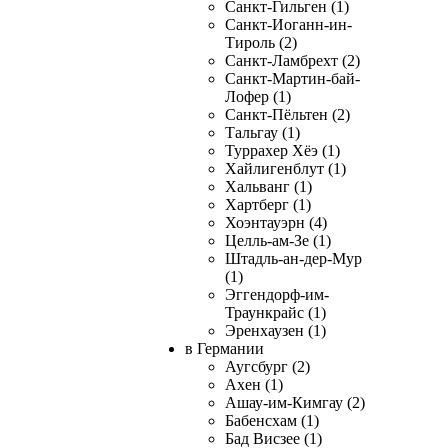
Санкт-Гильген (1)
Санкт-Иоганн-ин-
Тироль (2)
Санкт-Ламбрехт (2)
Санкт-Мартин-бай-
Лофер (1)
Санкт-Пёльтен (2)
Тальгау (1)
Туррахер Хёэ (1)
Хайлигенблут (1)
Хальванг (1)
Хартберг (1)
Хоэнтауэрн (4)
Целль-ам-Зе (1)
Штадль-ан-дер-Мур
(1)
Эггендорф-им-
Траункрайс (1)
Эренхаузен (1)
в Германии
Аугсбург (2)
Ахен (1)
Ашау-им-Кимгау (2)
Бабенсхам (1)
Бад Висзее (1)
-.-.-
- **Task prompt**: Would you please filter the lines above and copy every one that includes "Санкт"?

- **Response**:
Санкт-Гильген (1)
Санкт-Иоганн-ин-
Санкт-Ламбрехт (2)
Санкт-Мартин-бай-
Санкт-Пёльтен (2)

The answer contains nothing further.